Otherwise, getting throttled by the Bulls is a sign of problems even larger than their lack of depth.

After playing two games in a row and coming off a tough defeat against the Thunder, the Knicks started to lose energy in the third quarter of their game against the Bulls, which ended in a disappointing 139-129 loss.

It translated to their first losing streak since early November and arrived because defense turned optional after an extended halftime to honor Derrick Rose.

The Bulls (16-19) dropped 41 points in the third quarter and 76 in the second half. The Knicks (24-12) scored enough behind Karl-Anthony Towns’ 44-point explosion and Jalen Brunson dropping 26 of his 33 in the opening half.

But the defense disappeared with Chicago shooting 54 percent, getting 33 points apiece from Zach LaVine and Coby White.

Brunson, OG Anunoby and Mikal Bridges — who all played at least 40 minutes the night prior in OKC — were benched for most of the fourth quarter, when the Knicks launched a comeback that failed after the starters returned.

Towns left for the locker room with 1:34 left, appearing to hold his thigh.

There was no immediate information on a potential injury.

The third quarter was the story.

It was a sloppy mess for the Knicks with seven missed treys on seven attempts. Their nine-point halftime advantage turned into a 15-point deficit heading into the fourth quarter, and Tom Thibodeau’s squad never recovered.

Just like Friday in OKC, Thibodeau maintained an eight-man rotation and his bench was outscored by Chicago’s, 31-17.

The Knicks starters looked gassed and were dominated, with the Knicks being outscored by 21 points in Bridges’ 33 minutes.

Josh Hart managed just two points in 40 minutes and missed all five of his field-goal attempts.

So it was a celebratory evening for a Bulls franchise that hasn’t had much to celebrate in recent years.

The other reason was Derrick Rose Night, which brought the NBA’s youngest MVP back to the United Center for a series of video tributes, guest appearances from former teammates like Luol Deng and an extended halftime show.

The highlight was an emotional 10-minute speech from Joakim Noah — also a former Knick, albeit a forgettable one — who had Rose in tears.

It was purposefully scheduled to coincide with a game against the Knicks, who not only twice rostered Rose but are coached by his longtime sideline general, Thibodeau.

“It is so well deserved, and I think, for what [Rose] means to the city, the Bulls, the entire NBA,” Thibodeau said. “I had the opportunity to coach against him. So, I know how difficult that is, and then I had the good fortune to coach him. You see in the eyes of the opponent when they had to guard him. You could see the fear and the respect, and then his ability to play his best when his best was needed. In the big games, playoff games, and meaningful games, he went to a different level, and he did it against the best and was very authentic.”

The Knicks played defense Saturday like they were trying to guard a prime Rose.
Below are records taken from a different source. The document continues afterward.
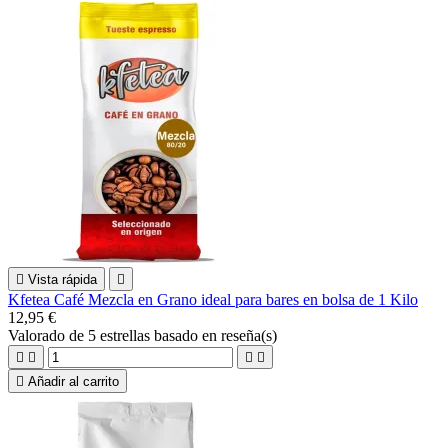

Vista rápida

Kfetea Café Mezcla en Grano ideal para bares en bolsa de 1 Kilo
12,95 €
Valorado
de 5 estrellas basado en
reseña(s)





Añadir al carrito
And the entire game felt like a consequence of not enough depth to manage a tiring back-to-back.

Every Knicks starter logged at least 40 minutes in that 117-107 loss to the Thunder — the first time that’s happened for the franchise in the regular season since 2013.

When Thibodeau saw his lead dwindle from eight points to two, he called a timeout three minutes into the fourth quarter, reinserted the starters, and rode them the rest of the game.

He doesn’t trust his bench, which was predictable.

The Knicks exhausted so many resources building an elite starting lineup, it was left cobbling together a bench from second-round rookies, Precious Achiuwa’s Bird Rights and zero cap space.

The upside is the starters are producing even better than expected, hastening their cohesion by logging so much time together on the court.

But the downside is the Knicks aren’t built to withstand injuries — like the strained hamstring to Miles McBride — or tired legs from the starters.